Agent identity concepts

Gemini Cloud Assist operates using two distinct identity modes to manage permissions and auditing. The mode used depends on how an action is triggered: interactively by a user or proactively by the system.

Identity modes summary

The following table summarizes the security and permission models for each mode:

Identity mode Trigger Permission source
End-user identity Chat and interactive requests Your personal IAM permissions
Agent identity Autonomous background tasks A dedicated service account

End-user identity

When you interact with Gemini Cloud Assist through the chat panel or use interactive actions, the service uses your end-user identity.

In this mode, Gemini Cloud Assist inherits your existing permissions to access resources and perform actions. The assistant cannot see or modify any resource that you don't have permission to access yourself. All state-changing actions, known as resource mutations, require your explicit consent and are recorded in Cloud Audit Logs under your identity.

Agent identity

When Gemini Cloud Assist performs autonomous background tasks—such as investigating alerts or analyzing cost anomalies—it uses a dedicated agent identity. Proactive investigation of alerts does not support log-based alerts.

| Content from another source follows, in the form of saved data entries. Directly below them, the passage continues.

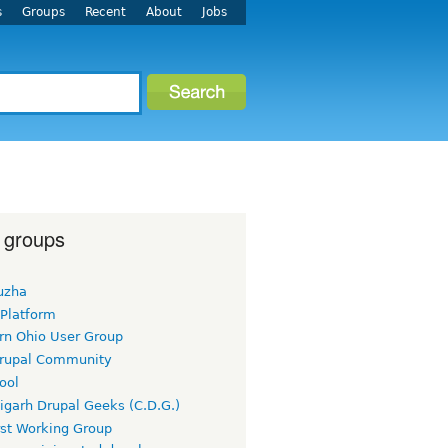
s
Groups
Recent
About
Jobs
 groups
uzha
 Platform
rn Ohio User Group
rupal Community
ool
igarh Drupal Geeks (C.D.G.)
rst Working Group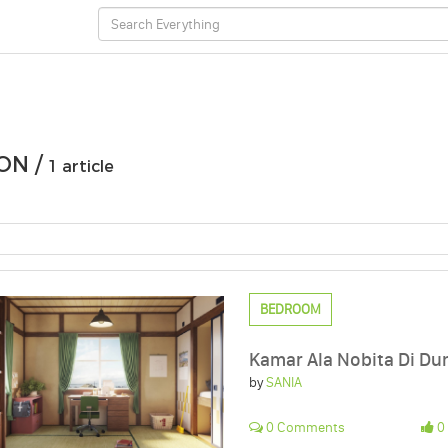
ON /
1 article
BEDROOM
Kamar Ala Nobita Di Dun
by
SANIA
0 Comments
0 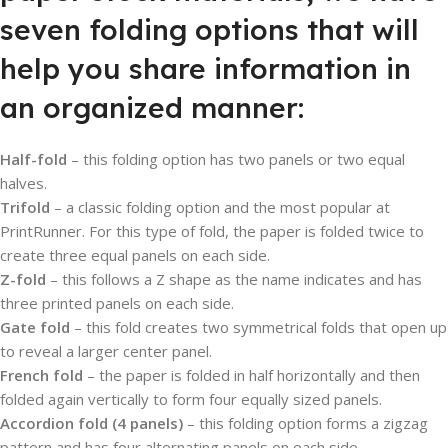
seven folding options that will
help you share information in
an organized manner:
Half-fold
– this folding option has two panels or two equal
halves.
Trifold
– a classic folding option and the most popular at
PrintRunner. For this type of fold, the paper is folded twice to
create three equal panels on each side.
Z-fold
– this follows a Z shape as the name indicates and has
three printed panels on each side.
Gate fold
– this fold creates two symmetrical folds that open up
to reveal a larger center panel.
French fold
– the paper is folded in half horizontally and then
folded again vertically to form four equally sized panels.
Accordion fold (4 panels)
– this folding option forms a zigzag
pattern and has four alternating panels on each side.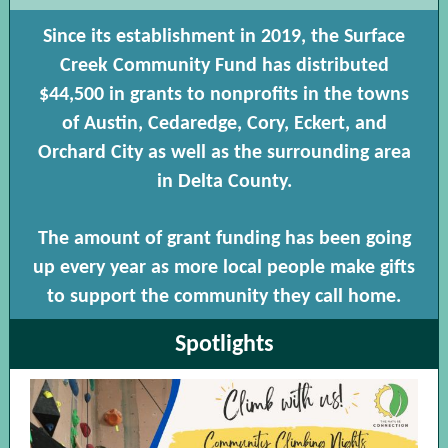
Since its establishment in 2019, the Surface
Creek Community Fund has distributed
$44,500 in grants to nonprofits in the towns
of Austin, Cedaredge, Cory, Eckert, and
Orchard City as well as the surrounding area
in Delta County.
The amount of grant funding has been going
up every year as more local people make gifts
to support the community they call home.
Spotlights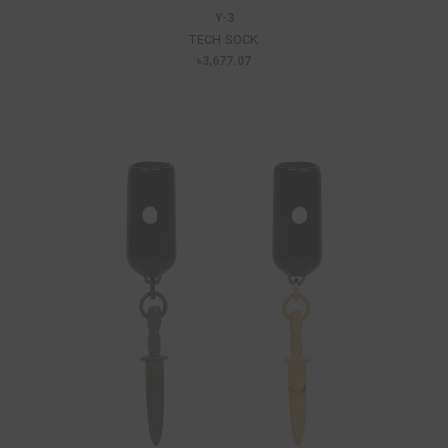
Y-3
TECH SOCK
৳3,677.07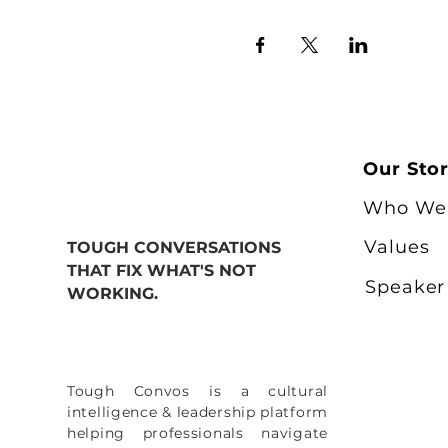
Our Sto
Who We
Values
TOUGH CONVERSATIONS
THAT FIX WHAT'S NOT
Speaker
WORKING.
Tough Convos is a cultural
intelligence & leadership platform
helping professionals navigate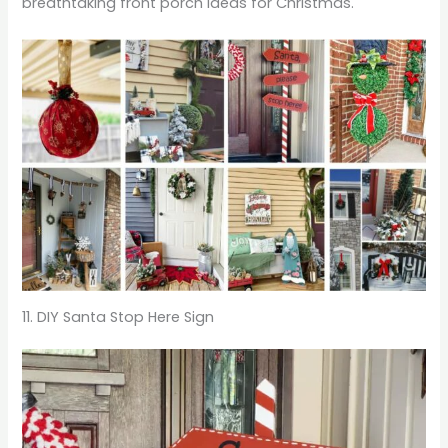
breathtaking front porch ideas for Christmas.
11. DIY Santa Stop Here Sign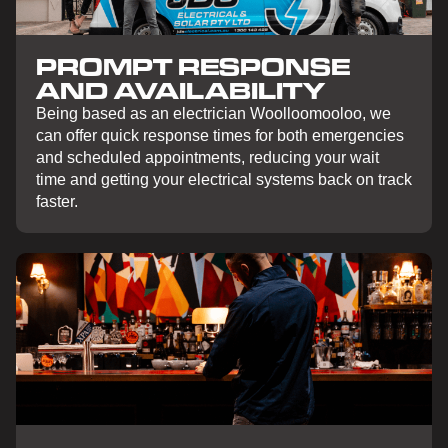
PROMPT RESPONSE
AND AVAILABILITY
Being based as an electrician Woolloomooloo, we
can offer quick response times for both emergencies
and scheduled appointments, reducing your wait
time and getting your electrical systems back on track
faster.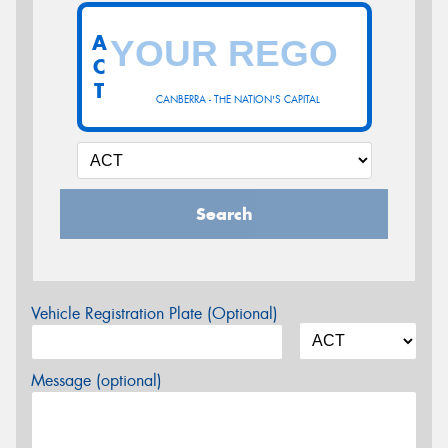
A
C
T
CANBERRA - THE NATION'S CAPITAL
Search
Vehicle Registration Plate (Optional)
Message (optional)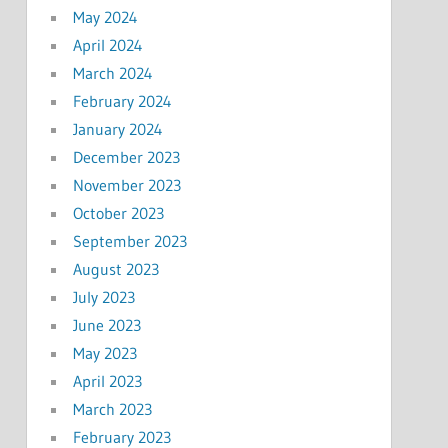
May 2024
April 2024
March 2024
February 2024
January 2024
December 2023
November 2023
October 2023
September 2023
August 2023
July 2023
June 2023
May 2023
April 2023
March 2023
February 2023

The agent identity is a system-provisioned IAM principal unique to your project. This allows Gemini Cloud Assist to function without an active user session while maintaining a strict security boundary.

Governance and controls

Administrators manage the agent identity through the following mechanisms:

  • Configurable permissions: Unlike user identities, an administrator must explicitly grant IAM roles to the agent identity.
  • Scoped access: By default, the agent is restricted to read-only telemetry and logs. It cannot access sensitive data in databases or storage buckets unless specifically authorized.
  • Audit logging: All autonomous actions are fully audit-logged. Proactive results are tagged as System generated in the Google Cloud console to distinguish them from user-initiated actions.